Wonkiness hurt previous Democratic nominees like Al Gore, John Kerry and Mike Dukakis. The Democrats always seemed to field “smarty-pants” candidates — candidates who knew everything except how to relate to ordinary people. And Republicans could field candidates who were not exactly intellectual powerhouses — George W. Bush comes to mind — and their likability would see them through.

But a global economic meltdown — plus a shooting war in two countries — helped make superior knowledge seem like a good idea, and the ticket of Obama and Joe Biden seemed smarter than McCain and Sarah Palin.

Could McCain still have won by doing things differently? It is impossible to know, but at least two things will be argued about for a long time:

First, McCain could have picked a different running mate. Though Palin was certainly a shot of adrenalin into the Republican National Convention, nobody was looking very far down the road. By picking Palin, McCain surrendered his chief argument to voters: that he was a “steady hand on the tiller” and, therefore, a safer choice than Obama.

McCain might be a steady hand, but Palin clearly was not, and when you are a 72-year-old nominee, voters are going to look at your running mate pretty closely. If McCain had selected former Massachusetts Gov. Mitt Romney, Florida Gov. Charlie Crist or even Minnesota Gov. Tim Pawlenty, he might he have done better.

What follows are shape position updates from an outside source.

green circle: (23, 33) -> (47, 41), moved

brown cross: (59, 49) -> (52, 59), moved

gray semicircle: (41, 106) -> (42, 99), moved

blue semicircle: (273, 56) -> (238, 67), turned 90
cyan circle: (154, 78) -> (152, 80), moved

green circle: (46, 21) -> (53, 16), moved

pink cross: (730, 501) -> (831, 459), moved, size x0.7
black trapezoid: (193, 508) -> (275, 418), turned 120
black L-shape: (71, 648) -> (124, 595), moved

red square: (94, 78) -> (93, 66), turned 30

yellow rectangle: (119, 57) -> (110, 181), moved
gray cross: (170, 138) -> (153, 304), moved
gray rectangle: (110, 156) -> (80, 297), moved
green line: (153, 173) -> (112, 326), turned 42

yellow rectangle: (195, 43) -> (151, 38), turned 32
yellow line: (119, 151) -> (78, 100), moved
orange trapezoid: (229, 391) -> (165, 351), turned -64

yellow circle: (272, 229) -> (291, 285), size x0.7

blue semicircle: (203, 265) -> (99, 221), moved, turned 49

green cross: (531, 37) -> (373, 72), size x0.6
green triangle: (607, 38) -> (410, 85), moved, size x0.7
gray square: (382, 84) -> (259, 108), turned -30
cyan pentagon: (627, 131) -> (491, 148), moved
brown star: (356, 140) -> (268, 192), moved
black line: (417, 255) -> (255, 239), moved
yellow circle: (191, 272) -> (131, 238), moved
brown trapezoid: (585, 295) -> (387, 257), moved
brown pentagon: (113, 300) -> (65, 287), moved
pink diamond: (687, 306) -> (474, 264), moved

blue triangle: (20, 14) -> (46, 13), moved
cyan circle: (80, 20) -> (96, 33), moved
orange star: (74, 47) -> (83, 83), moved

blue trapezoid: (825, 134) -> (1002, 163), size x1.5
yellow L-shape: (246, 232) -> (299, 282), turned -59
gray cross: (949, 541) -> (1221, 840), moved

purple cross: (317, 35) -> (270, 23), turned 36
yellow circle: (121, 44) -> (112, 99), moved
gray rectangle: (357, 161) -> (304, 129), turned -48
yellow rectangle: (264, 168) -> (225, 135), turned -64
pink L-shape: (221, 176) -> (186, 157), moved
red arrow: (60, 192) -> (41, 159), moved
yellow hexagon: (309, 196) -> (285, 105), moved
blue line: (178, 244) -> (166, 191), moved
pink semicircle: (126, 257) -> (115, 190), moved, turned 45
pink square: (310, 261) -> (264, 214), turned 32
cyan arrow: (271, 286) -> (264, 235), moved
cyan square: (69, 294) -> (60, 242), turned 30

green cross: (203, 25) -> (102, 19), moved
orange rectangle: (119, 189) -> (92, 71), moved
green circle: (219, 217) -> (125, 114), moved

Second, McCain could have voted against the Wall Street bailout plan. While the plan looked necessary at the time (and may have been), it also proved very unpopular with Republicans who didn’t like the idea of government bailouts and Democrats who didn’t want to reward Wall Street financiers.

Stuart Stevens, a well-known Republican consultant and writer who was an unpaid consultant to the McCain campaign before joining the Romney campaign, thinks opposing the bailout might have given McCain an advantage.

“When Obama asked how McCain was any different than President Bush, McCain could have replied, ‘I don’t want to bail out Wall Street!’” Stevens said.

It would have been risky. There could have been an even larger stock market crash without the bailout, but politically it might have given McCain a chance to show he was a genuine maverick.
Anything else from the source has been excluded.